趁二人停手,慕容烁夜也顾不得其它,慌忙说道:“你们这是做什么,赶紧把衣服穿上。”
见烁夜略有不安之色,惊天动地胡乱的把衣服裹在身上,一脸无辜道:“见美人你似乎病的重了,我们便去找善邪王爷,刚好遇到王爷就是如此正在为一女人治病,所以我们也想为美人你治病。”
听到这些,烁夜差点气出内伤,伸手拿起衣服披在身上,对惊天动地说道:“好了,去睡吧,以后别再听善邪王爷胡言。”
待惊天动地进了偏殿,慕容烁夜才平复了一下气息,道:“还不进来。”
只见善邪嬉皮笑脸的走了进去,进门就是一阵控诉:“皇兄,这两个小东西,您可要好好管教,也太不懂事了,嘿嘿嘿嘿。”
慕容烁夜微微叹了一口气,责怪道:“我还没怪你教坏他们,你却先来告状,瞧你,都对他们说了些什么。”
善邪随即反驳道:“皇兄,这怎能怪我,男人嘛,再正常不过,若是人人都如皇兄一般清心寡欲,那得多无趣。我可听说半度康箢侯府的三小姐还在等着皇兄的入宫旨意呢,如此下去不知您得误了多少花颜女子的痴心呢。”

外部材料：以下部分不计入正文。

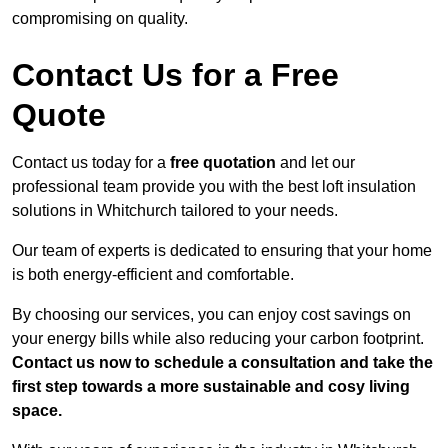
compromising on quality.
Contact Us for a Free
Quote
Contact us today for a
free quotation
and let our
professional team provide you with the best loft insulation
solutions in Whitchurch tailored to your needs.
Our team of experts is dedicated to ensuring that your home
is both energy-efficient and comfortable.
By choosing our services, you can enjoy cost savings on
your energy bills while also reducing your carbon footprint.
Contact us now to schedule a consultation and take the
first step towards a more sustainable and cosy living
space.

“是是是,善邪有理,是皇兄我的不是了。”几句玩笑之后,慕容烁夜又接着问了一句:“听说前段时日云澈在北城楼外捕了些人,后又无端放了,可有此事?”
“嗯,确有此事。传的沸沸扬扬,那日我去小秦楼……哦不去了一个茶馆,里面人人都在传,说云澈大哥迷上了御灵山庄庄主,还为了那个小美人儿放了刺杀未遂的人犯。”
“不是事实吗?”慕容烁夜轻问道,眼眸中似有微光略略闪动。
“我也想让它是,可是它偏偏就不是。云澈大哥贴身副将亲眼所见,那位小美人儿主动扑进咱们大哥怀里,却在人家背后亮了一把银光粼粼的匕首,能让云澈大哥吃这种哑巴亏,想来那女子的本事定是不小,听说大哥回府之后发了好大的脾气,连校场都没去。”

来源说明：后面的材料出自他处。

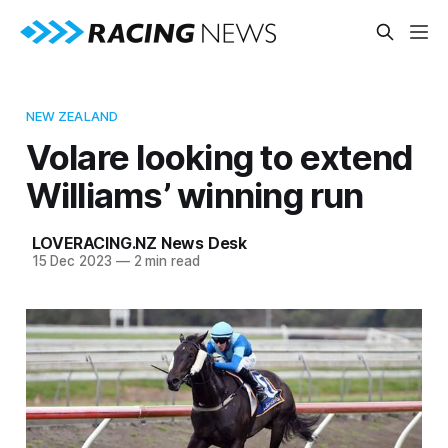
NEW ZEALAND
Volare looking to extend
Williams’ winning run
LOVERACING.NZ News Desk
15 Dec 2023
—
2 min read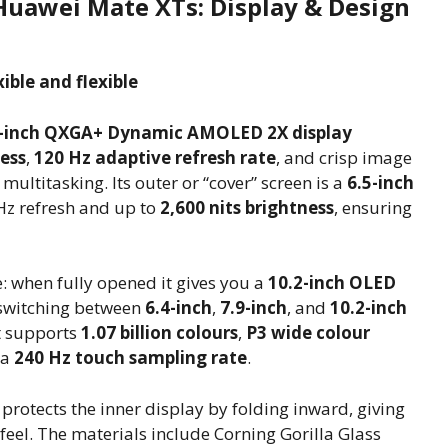
Huawei Mate XTs: Display & Design
ible and flexible
-inch QXGA+ Dynamic AMOLED 2X display
ness
,
120 Hz adaptive refresh rate
, and crisp image
multitasking. Its outer or “cover” screen is a
6.5-inch
Hz refresh and up to
2,600 nits brightness
, ensuring
: when fully opened it gives you a
10.2-inch OLED
— switching between
6.4-inch
,
7.9-inch
, and
10.2-inch
t supports
1.07 billion colours
,
P3 wide colour
 a
240 Hz touch sampling rate
.
 protects the inner display by folding inward, giving
 feel. The materials include Corning Gorilla Glass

“哦,是吗?”慕容烁夜语调轻浅,嘴角也露出了一丝不易察觉的弧度。
“对了皇兄,我听百崇说您要亲征巫地,可是真的?”
“不错。”
“那怎么可以!绝对不行!”
“那依善邪所说,如何可行?”
“巫地位于四国交界,所以最是混乱,您堂堂君主不可涉身,如何也不可。”
慕容烁夜知道善邪忧心自己的身体,别说亲征巫地,就是跋山涉水的过去也会丢掉半条命。
“七里神殿那边已经传出了绝密灵笺,本君钦点御灵山庄参与此役,你觉的能有几成把握?”
听到御灵山庄这四个字,善邪显出有些意外。
“皇兄你说笑吧!御灵山庄里除了三个万尊灵体能拿得出手,还真的没有什么资格参与这么重要的国役。”
“是么。如此,那便当成一个差错,随他去吧!”
善邪连连点头道:“嗯嗯嗯。”
慕容烁夜笑而不语。
第二天的朝堂之上,奉承之音此起彼伏,均叹司马丞相教子有方,次子司马辰宇不费一兵一卒便劝降了白渠裴亦孤,称不日便会携其下臣来霁献礼。
其实抛开一些谄媚之徒的阿谀造势司马辰宇确实是个智勇双全的人才,也是司马家唯一一个认同慕蓉烁夜为霁国君主的男人。所以多年以来他并不涉权而是专注游走各国为霁结盟友,通商路。因此,在霁寰最让慕蓉烁夜信任的人除了善邪便是他了。
“辰宇心怀浩然,为国劳心多年却不曾为己求恩请愿,本君深知其不爱金银玉器这等凡品俗物,如今怕是只有紫泉映月湖底的莲花酿才入得了他的眼了。所以,那便劳烦司马国相到紫泉宫取了带回去交于晨宇,他定喜欢。”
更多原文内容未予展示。